Teen describes moment bricks fell on her after partial house collapse on Chicago's North Side

"Blood was coming all down from my head and my side"

CHICAGO (CBS) — A 14-year-old girl injured in a partial house collapse is speaking out after she and her friend were walking to a bus stop after school last Thursday when she said she was pummeled by bricks.

D'Mariya Coleman describes the head injury she endured after this house on the 5300 block of W. Grand Avenue partially collapsed on her and a friend last Thursday. 

Bricks from the upper level of a home came crashing down on the teens.  

"That's when I, like, I guess, the brick hit me in my head because my vision got all blurry. I didn't see the bricks at first until, like, my vision came back, and I sat down, and like blood was coming all down from my head and my side," she said. 

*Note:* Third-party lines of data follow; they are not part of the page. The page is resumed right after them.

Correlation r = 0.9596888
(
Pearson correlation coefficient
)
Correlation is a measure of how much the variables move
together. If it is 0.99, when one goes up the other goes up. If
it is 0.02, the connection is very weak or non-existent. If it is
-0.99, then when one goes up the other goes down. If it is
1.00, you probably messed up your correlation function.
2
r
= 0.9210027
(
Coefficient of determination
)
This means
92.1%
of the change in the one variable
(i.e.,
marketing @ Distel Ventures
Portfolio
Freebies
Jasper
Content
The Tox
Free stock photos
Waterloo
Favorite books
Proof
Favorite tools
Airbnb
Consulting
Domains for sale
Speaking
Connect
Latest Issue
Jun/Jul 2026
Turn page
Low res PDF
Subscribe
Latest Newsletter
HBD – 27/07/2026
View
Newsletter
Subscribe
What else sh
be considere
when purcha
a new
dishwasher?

She and her father, Dajuan Coleman, shared a video of Coleman being treated for two head wounds in the emergency room at Stroger Hospital.

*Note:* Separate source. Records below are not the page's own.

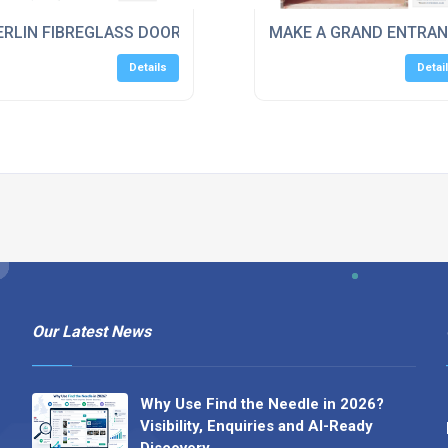
RLIN FIBREGLASS DOORS FEATURES & BENEFITS
MAKE A GRAND ENTRAN
Details
Detai
Our Latest News
Why Use Find the Needle in 2026?
Visibility, Enquiries and AI-Ready
Discovery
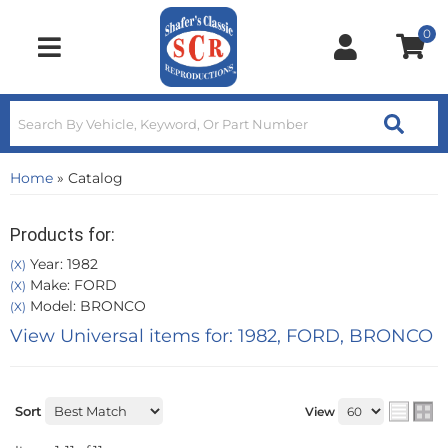
0
Toggle navigation
Home
»
Catalog
Products for:
Year: 1982
(X)
Make: FORD
(X)
Model: BRONCO
(X)
View Universal items for:
1982
,
FORD
,
BRONCO
Sort
View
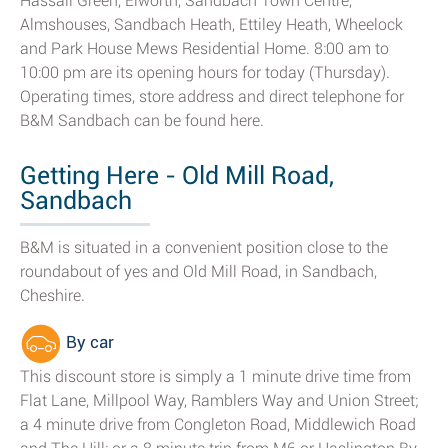
Hassall Green, Elworth, Sandbach Town Centre,
Almshouses, Sandbach Heath, Ettiley Heath, Wheelock
and Park House Mews Residential Home. 8:00 am to
10:00 pm are its opening hours for today (Thursday).
Operating times, store address and direct telephone for
B&M Sandbach can be found here.
Getting Here - Old Mill Road,
Sandbach
B&M is situated in a convenient position close to the
roundabout of yes and Old Mill Road, in Sandbach,
Cheshire.
By car
This discount store is simply a 1 minute drive time from
Flat Lane, Millpool Way, Ramblers Way and Union Street;
a 4 minute drive from Congleton Road, Middlewich Road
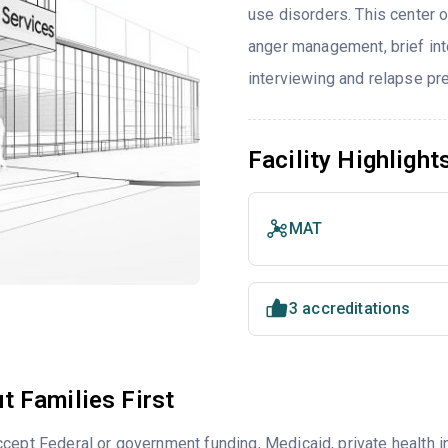
use disorders. This center 
anger management, brief inte
interviewing and relapse pr
Facility Highlight
MAT
3 accreditations
t Families First
cept Federal or government funding, Medicaid, private health 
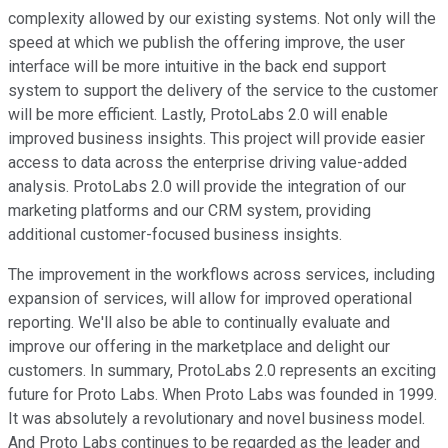
complexity allowed by our existing systems. Not only will the
speed at which we publish the offering improve, the user
interface will be more intuitive in the back end support
system to support the delivery of the service to the customer
will be more efficient. Lastly, ProtoLabs 2.0 will enable
improved business insights. This project will provide easier
access to data across the enterprise driving value-added
analysis. ProtoLabs 2.0 will provide the integration of our
marketing platforms and our CRM system, providing
additional customer-focused business insights.
The improvement in the workflows across services, including
expansion of services, will allow for improved operational
reporting. We'll also be able to continually evaluate and
improve our offering in the marketplace and delight our
customers. In summary, ProtoLabs 2.0 represents an exciting
future for Proto Labs. When Proto Labs was founded in 1999.
It was absolutely a revolutionary and novel business model.
And Proto Labs continues to be regarded as the leader and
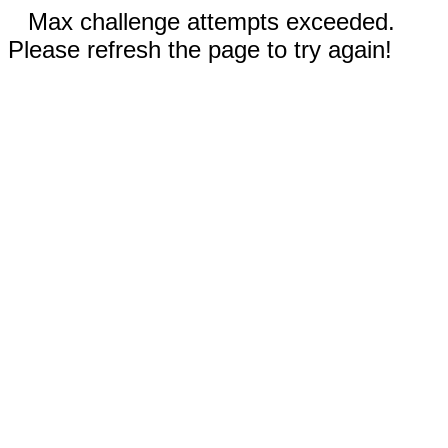
Max challenge attempts exceeded.
Please refresh the page to try again!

"My daughter was, like, paranoid, asking me questions like is she gonna make it," Coleman said, adding that the bricks raining down on her not only left her with scrapes on her arm and leg but constant back pain.

A nurse arrived at the scene and stayed with D'mariya until an ambulance arrived. Her father said he owed that Good Samaritan a debt of gratitude for keeping his daughter calm until help arrived.   

"They had CAT scan, and they realized she had a hairline fracture in the back," he said.

D'Mariya Coleman said she is still in pain.

"My back hurts. Like, I can't walk around for a lot, and I can't really bend over, or it's going to start aching. I can't lay on my stomach because it also hurts my back, and when I move my shoulder, it also hurts a lot," she said. "My jaw hurts a lot, like, to open and to eat."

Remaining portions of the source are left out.